Além de melhores tecnologias e sistemas de geração energética são crescentes também as preocupações com a infra-estrutura de distribuição e regulamentação comercial das novas descobertas e do crescente aumento da demanda e oferta de novas soluções energéticas. Grande parte do aumento da demanda energética está atrelada à expansão econômica da China e da Índia. Estes dois países vêm desenvolvendo suas economias de forma mais acentuada que os demais e tornaram-se grandes consumidores de energia. Seus processos de desenvolvimento econômico somam-se às pressões para a busca de energias substitutas ao petróleo e, nesse sentido, os biocombustíveis na forma de etanol e de biodiesel vêm despertando o interesse de todos os agentes econômicos. Várias políticas governamentais, como relacionado no item seguinte, vêm incentivando sua maior presença na matriz energética de diferentes países.
No maior consumidor energético do mundo, nos Estados Unidos, por exemplo, o ex-presidente Bush estava demandando uma redução de 20% do consumo de gasolina nos próximos 10 anos e o Senado daquele país, por sua vez, tem legislado em favor da produção de biocombustíveis, especialmente do etanol produzido a partir do milho. De acordo com o Institute for 21st Century Energy e variados artigos acadêmicos e jornalísticos, o combustível de etanol (etil álcool) resulta da fermentação e destilação de açucares derivados de várias plantas como o milho e a cana de açúcar, sendo o cultivo desta última comum na faixa tropical do mundo onde o Brasil se destaca como grande produtor. Tradicionalmente o etanol é produzido em praticamente todos os países, não como combustível, mas como o principal componente das bebidas alcoólicas.
Como combustível, é empregado na mistura com a gasolina, sendo comum adicionar E10 (10% de etanol em 90% de gasolina). Na sua forma pura, E100 (100% etanol), é utilizado principalmente no Brasil de forma crescente desde os anos 70. Nos Estados Unidos, com base na cultura do milho, o estado de Iowa, secundado por Illinois, Minnesota, Nebraska e South Dakota, produz aproximadamente 75% do etanol do país. No Brasil, o fenômeno da concentração produtiva, com base na cultura da cana de açúcar, se repete sendo o estado de São Paulo o maior produtor (58%), seguido pelos estados do Paraná, Minas Gerais, Alagoas e Pernambuco. A Índia segue sendo o maior produtor de cana de açúcar do mundo, mas sua utilização como biocombustível ainda é pequena se contrastada com a produção brasileira.
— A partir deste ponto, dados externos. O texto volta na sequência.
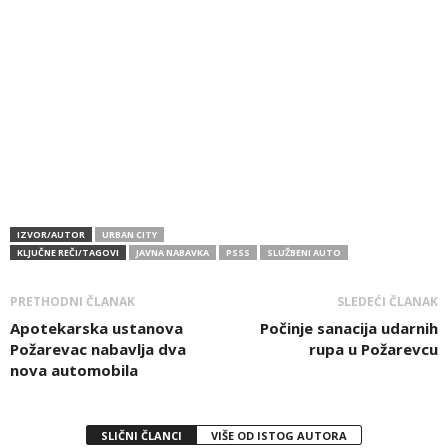
IZVOR/AUTOR
URBAN CITY
KLJUČNE REČI/TAGOVI
JAVNA NABAVKA
PSSS
SLUŽBENI AUTO
PRETHODNI ČLANAK
SLEDEĆI ČLANAK
Apotekarska ustanova
Počinje sanacija udarnih
Požarevac nabavlja dva
rupa u Požarevcu
nova automobila
SLIČNI ČLANCI
VIŠE OD ISTOG AUTORA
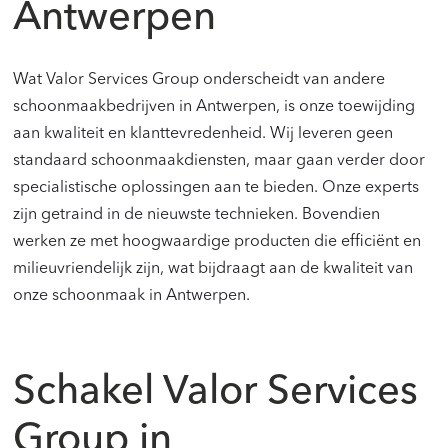
Antwerpen
Wat Valor Services Group onderscheidt van andere
schoonmaakbedrijven in Antwerpen, is onze toewijding
aan kwaliteit en klanttevredenheid. Wij leveren geen
standaard schoonmaakdiensten, maar gaan verder door
specialistische oplossingen aan te bieden. Onze experts
zijn getraind in de nieuwste technieken. Bovendien
werken ze met hoogwaardige producten die efficiënt en
milieuvriendelijk zijn, wat bijdraagt aan de kwaliteit van
onze schoonmaak in Antwerpen.
Schakel Valor Services
Group in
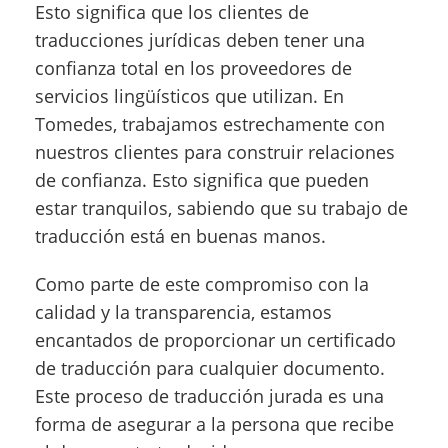
Esto significa que los clientes de
traducciones jurídicas deben tener una
confianza total en los proveedores de
servicios lingüísticos que utilizan. En
Tomedes, trabajamos estrechamente con
nuestros clientes para construir relaciones
de confianza. Esto significa que pueden
estar tranquilos, sabiendo que su trabajo de
traducción está en buenas manos.
Como parte de este compromiso con la
calidad y la transparencia, estamos
encantados de proporcionar un certificado
de traducción para cualquier documento.
Este proceso de traducción jurada es una
forma de asegurar a la persona que recibe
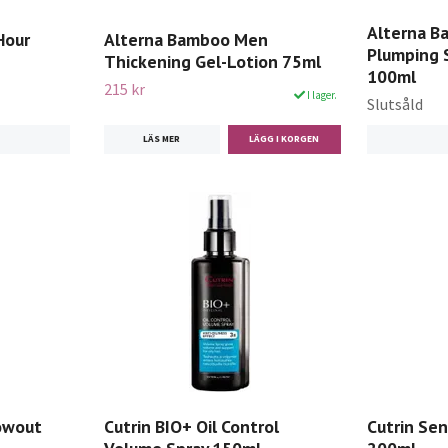
Alterna B
Hour
Alterna Bamboo Men
Plumping 
Thickening Gel-Lotion 75ml
100ml
215 kr
I lager.
Slutsåld
LÄS MER
owout
Cutrin BIO+ Oil Control
Cutrin Sen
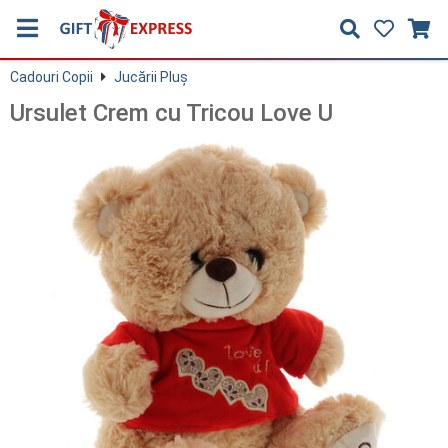
Cadouri Copii
Jucării Pluş
Ursulet Crem cu Tricou Love U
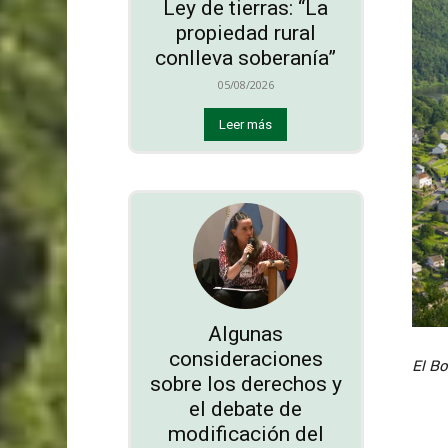
Ley de tierras: “La
propiedad rural
conlleva soberanía”
05/08/2026
Leer más
Algunas
consideraciones
El B
sobre los derechos y
el debate de
modificación del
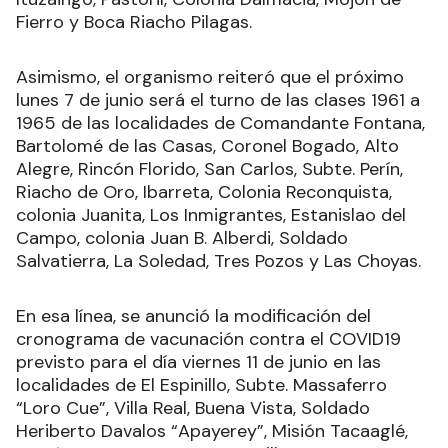
Fierro y Boca Riacho Pilagas.
Asimismo, el organismo reiteró que el próximo
lunes 7 de junio será el turno de las clases 1961 a
1965 de las localidades de Comandante Fontana,
Bartolomé de las Casas, Coronel Bogado, Alto
Alegre, Rincón Florido, San Carlos, Subte. Perín,
Riacho de Oro, Ibarreta, Colonia Reconquista,
colonia Juanita, Los Inmigrantes, Estanislao del
Campo, colonia Juan B. Alberdi, Soldado
Salvatierra, La Soledad, Tres Pozos y Las Choyas.
En esa línea, se anunció la modificación del
cronograma de vacunación contra el COVID19
previsto para el día viernes 11 de junio en las
localidades de El Espinillo, Subte. Massaferro
“Loro Cue”, Villa Real, Buena Vista, Soldado
Heriberto Davalos “Apayerey”, Misión Tacaaglé,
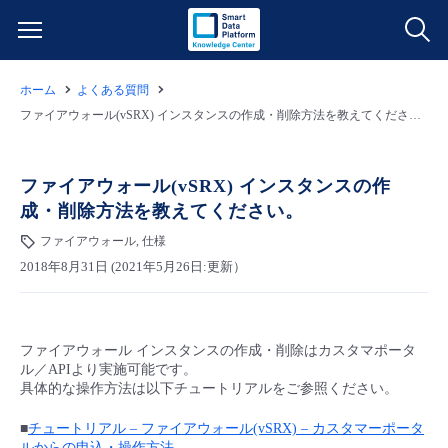
ホーム
よくある質問
サービス一覧
ファイアウォール(vSRX) インスタンスの作成・削除方法を教えてください。
データ利活用
よくある質問
ファイアウォール(vSRX) インスタンスの作
成・削除方法を教えてください。
クラウド/サーバー
データ利活用
料金情報
ファイアウォール, 仕様
2018年8月31日 (2021年5月26日:更新）
ネットワーク
クラウド/サーバー
料金シミュレーター
ご利用開始ガイド
■ 管理機能
IoT
ネットワーク
データ利活用
ユースケース
ファイアウォール インスタンスの作成・削除はカスタマポータ
ル／APIより実施可能です。
- 管理機能
- バックアップ
モニタリング/監査
IoT
クラウド/サーバー
具体的な操作方法は以下チュートリアルをご参照ください。
故障/メンテナンス情報
■
チュートリアル – ファイアウォール(vSRX) – カスタマーポータ
- セキュリティ・監査
サポート
モニタリング/監査
ネットワーク
サービス稼働状況
ルからの申込・操作方法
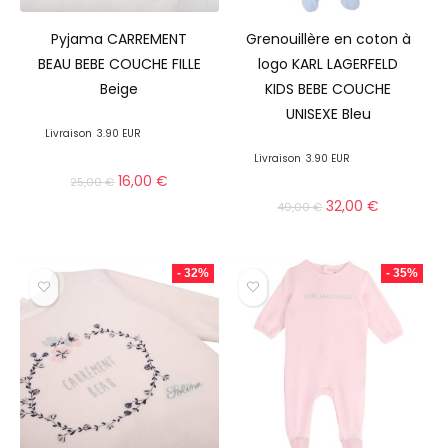
Pyjama CARREMENT
Grenouillère en coton à
BEAU BEBE COUCHE FILLE
logo KARL LAGERFELD
Beige
KIDS BEBE COUCHE
UNISEXE Bleu
Livraison
3.90 EUR
Livraison
3.90 EUR
16,00
€
25,00
€
32,00
€
49,00
€
- 32%
- 35%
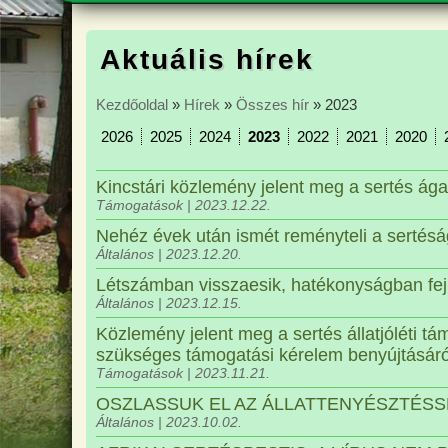
HÍREK
EGYESÜLET FELADATA ÉS CÉLJAI
FA
Aktuális hírek
TÁMOGATÁSOK
ALAPSZABÁLY
TE
PROGRAMOK
AZ EGYESÜLET SZERVEZETE
TE
Kezdőoldal
»
Hírek
»
Összes hír
» 2023
TERÜLETI TÖRZSKÖNYVEZŐK
2026
2025
2024
2023
2022
2021
2020
TENYÉSZÁLLAT FORGALMAZÁS
Kincstári közlemény jelent meg a sertés ága
Támogatások | 2023.12.22.
Nehéz évek után ismét reményteli a sertésá
Általános | 2023.12.20.
Létszámban visszaesik, hatékonyságban fejl
Általános | 2023.12.15.
Közlemény jelent meg a sertés állatjóléti 
szükséges támogatási kérelem benyújtásáró
Támogatások | 2023.11.21.
OSZLASSUK EL AZ ÁLLATTENYÉSZTÉSS
Általános | 2023.10.02.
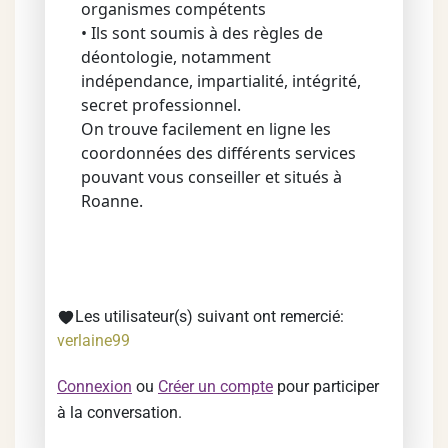
organismes compétents
• Ils sont soumis à des règles de
déontologie, notamment
indépendance, impartialité, intégrité,
secret professionnel.
On trouve facilement en ligne les
coordonnées des différents services
pouvant vous conseiller et situés à
Roanne.
Les utilisateur(s) suivant ont remercié:
verlaine99
Connexion
ou
Créer un compte
pour participer
à la conversation.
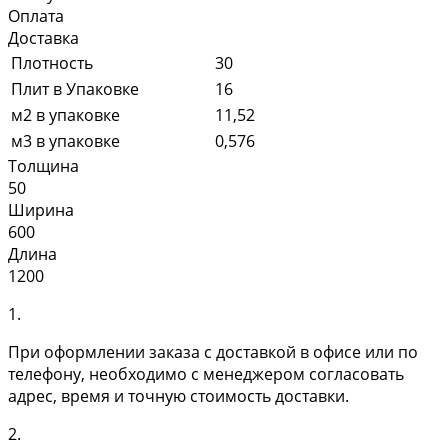
Оплата
Доставка
Плотность
30
Плит в Упаковке
16
м2 в упаковке
11,52
м3 в упаковке
0,576
Толщина
50
Ширина
600
Длина
1200
1.
При оформлении заказа с доставкой в офисе или по
телефону, необходимо с менеджером согласовать
адрес, время и точную стоимость доставки.
2.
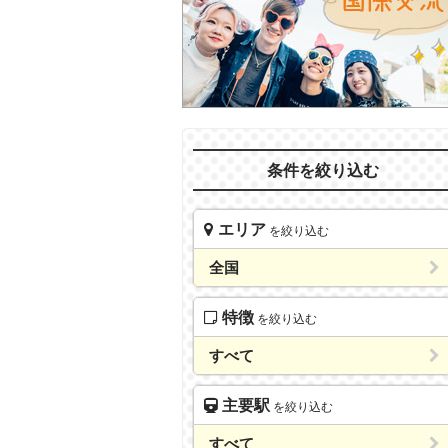
条件を絞り込む
エリア
を絞り込む
全国
特徴
を絞り込む
すべて
主要駅
を絞り込む
すべて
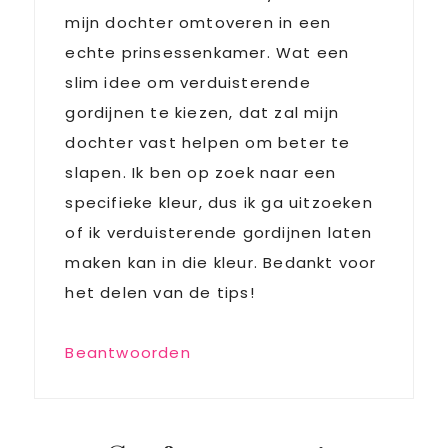
mijn dochter omtoveren in een
echte prinsessenkamer. Wat een
slim idee om verduisterende
gordijnen te kiezen, dat zal mijn
dochter vast helpen om beter te
slapen. Ik ben op zoek naar een
specifieke kleur, dus ik ga uitzoeken
of ik verduisterende gordijnen laten
maken kan in die kleur. Bedankt voor
het delen van de tips!
Beantwoorden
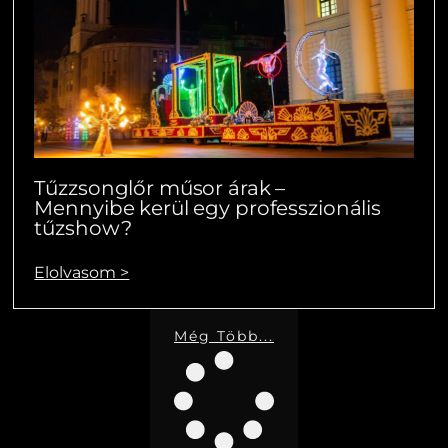
Tűzzsonglőr műsor árak –
Mennyibe kerül egy professzionális
tűzshow?
Elolvasom >
Még Több...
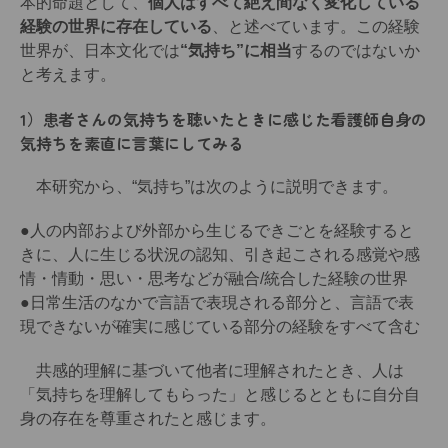
本的命題として、
個人はすべて絶え間なく変化している
経験の世界に存在している
、と述べています。この経験
世界が、日本文化では
“気持ち”に相当
するのではないか
と考えます。
1）患者さんの気持ちを聴いたときに感じた看護師自身の
気持ちを素直に言葉にしてみる
本研究から、“気持ち”は次のように説明できます。
●人の内部および外部から生じるできごとを経験すると
きに、人に生じる状況の認知、引き起こされる感覚や感
情・情動・思い・思考などが融合/統合した経験の世界
●日常生活のなかで言語で表現される部分と、言語で表
現できないが確実に感じている部分の経験をすべて含む
共感的理解に基づいて他者に理解されたとき、人は
「気持ちを理解してもらった」と感じるとともに自分自
身の存在を尊重されたと感じます。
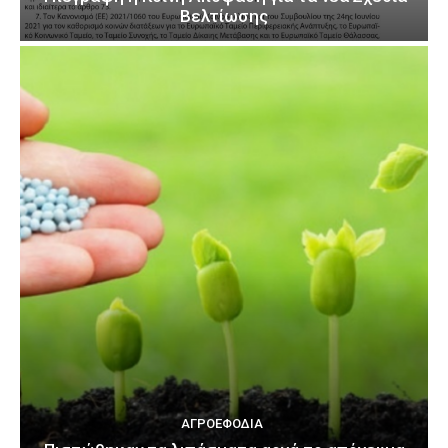
Βελτίωσης
ΑΓΡΟΕΦΌΔΙΑ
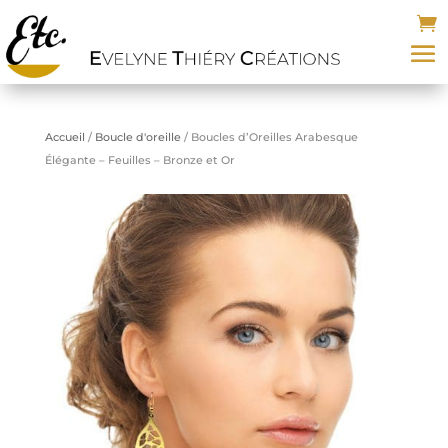
Accueil
/
Boucle d'oreille
/ Boucles d’Oreilles Arabesque
Élégante – Feuilles – Bronze et Or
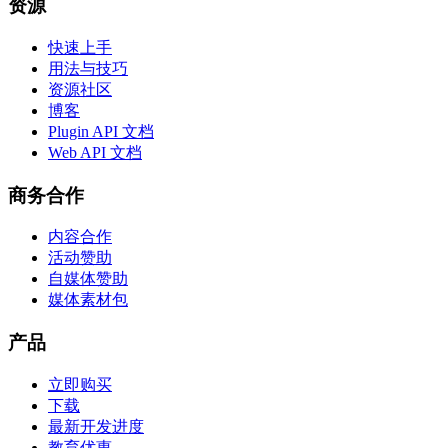
资源
快速上手
用法与技巧
资源社区
博客
Plugin API 文档
Web API 文档
商务合作
内容合作
活动赞助
自媒体赞助
媒体素材包
产品
立即购买
下载
最新开发进度
教育优惠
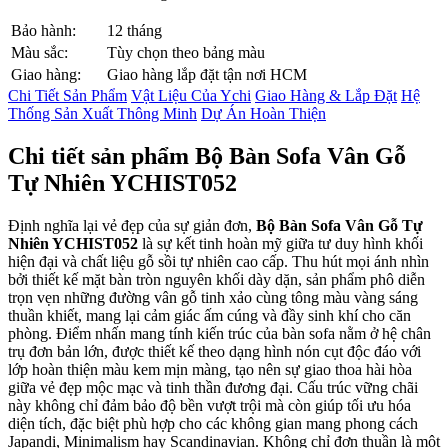
Bảo hành:
12 tháng
Màu sắc:
Tùy chọn theo bảng màu
Giao hàng:
Giao hàng lắp đặt tận nơi HCM
Chi Tiết Sản Phẩm
Vật Liệu Của Ychi
Giao Hàng & Lắp Đặt
Hệ
Thống Sản Xuất Thông Minh
Dự Án Hoàn Thiện
Chi tiết sản phẩm Bộ Bàn Sofa Vân Gỗ
Tự Nhiên YCHIST052
Định nghĩa lại vẻ đẹp của sự giản đơn,
Bộ Bàn Sofa Vân Gỗ Tự
Nhiên YCHIST052
là sự kết tinh hoàn mỹ giữa tư duy hình khối
hiện đại và chất liệu gỗ sồi tự nhiên cao cấp. Thu hút mọi ánh nhìn
bởi thiết kế mặt bàn tròn nguyên khối dày dặn, sản phẩm phô diễn
trọn vẹn những đường vân gỗ tinh xảo cùng tông màu vàng sáng
thuần khiết, mang lại cảm giác ấm cúng và đầy sinh khí cho căn
phòng. Điểm nhấn mang tính kiến trúc của bàn sofa nằm ở hệ chân
trụ đơn bản lớn, được thiết kế theo dạng hình nón cụt độc đáo với
lớp hoàn thiện màu kem mịn màng, tạo nên sự giao thoa hài hòa
giữa vẻ đẹp mộc mạc và tinh thần đương đại. Cấu trúc vững chãi
này không chỉ đảm bảo độ bền vượt trội mà còn giúp tối ưu hóa
diện tích, đặc biệt phù hợp cho các không gian mang phong cách
Japandi, Minimalism hay Scandinavian. Không chỉ đơn thuần là một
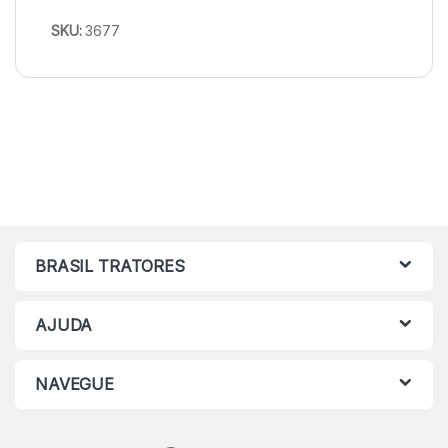
SKU:
3677
BRASIL TRATORES
AJUDA
NAVEGUE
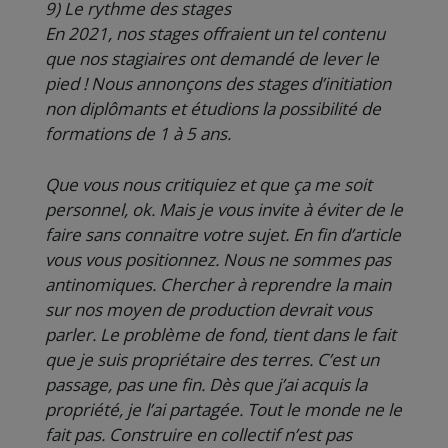
9) Le rythme des stages
En 2021, nos stages offraient un tel contenu
que nos stagiaires ont demandé de lever le
pied ! Nous annonçons des stages d’initiation
non diplômants et étudions la possibilité de
formations de 1 à 5 ans.
Que vous nous critiquiez et que ça me soit
personnel, ok. Mais je vous invite à éviter de le
faire sans connaitre votre sujet. En fin d’article
vous vous positionnez. Nous ne sommes pas
antinomiques. Chercher à reprendre la main
sur nos moyen de production devrait vous
parler. Le problème de fond, tient dans le fait
que je suis propriétaire des terres. C’est un
passage, pas une fin. Dès que j’ai acquis la
propriété, je l’ai partagée. Tout le monde ne le
fait pas. Construire en collectif n’est pas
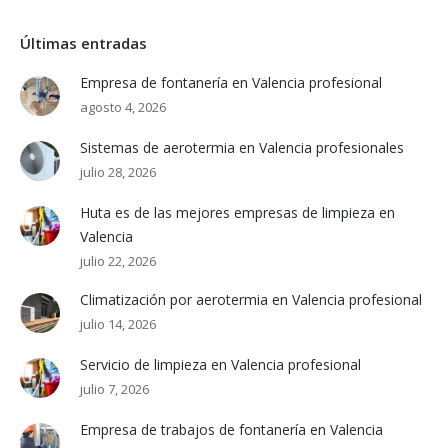
Últimas entradas
Empresa de fontanería en Valencia profesional
agosto 4, 2026
Sistemas de aerotermia en Valencia profesionales
julio 28, 2026
Huta es de las mejores empresas de limpieza en
Valencia
julio 22, 2026
Climatización por aerotermia en Valencia profesional
julio 14, 2026
Servicio de limpieza en Valencia profesional
julio 7, 2026
Empresa de trabajos de fontanería en Valencia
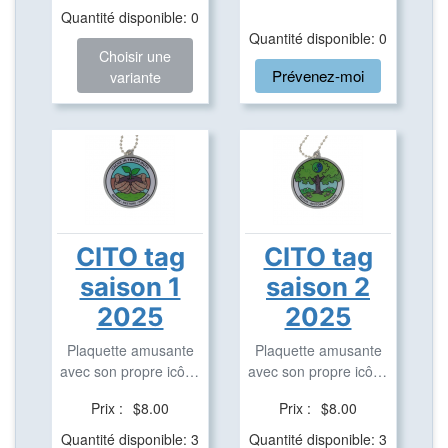
Quantité disponible: 0
Quantité disponible: 0
Choisir une
Prévenez-moi
variante
CITO tag
CITO tag
saison 1
saison 2
2025
2025
Plaquette amusante
Plaquette amusante
avec son propre icône
avec son propre icône
en aluminium pour ...
en aluminium pour ...
Prix :
$8.00
Prix :
$8.00
Quantité disponible: 3
Quantité disponible: 3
Nos Estados Unidos, a mistura do etanol na gasolina representou em 2006 aproximadamente 3,6% de seu consumo total, ou seja, cinco bilhões de galões. No mesmo ano, segundo o Institute for 21st Century Energy existiam 120 refinarias em funcionamento e outras 80 estavam sendo construídas visando alcançar uma expansão adicional de sete bilhões de galões. O Energy Policy Act de 2005 estabeleceu o requisito nacional de utilização de 7,5 bilhões de galões de combustíveis renováveis até 2012 sendo que a maior parte deles será de etanol. Em 2007, em sua fala à nação, o Presidente Bush indicou a necessidade de o país utilizar 35 bilhões de galões de combustíveis renováveis até 2017. Nesse caso toda a atual produção de milho do país seria utilizada para a produção de etanol.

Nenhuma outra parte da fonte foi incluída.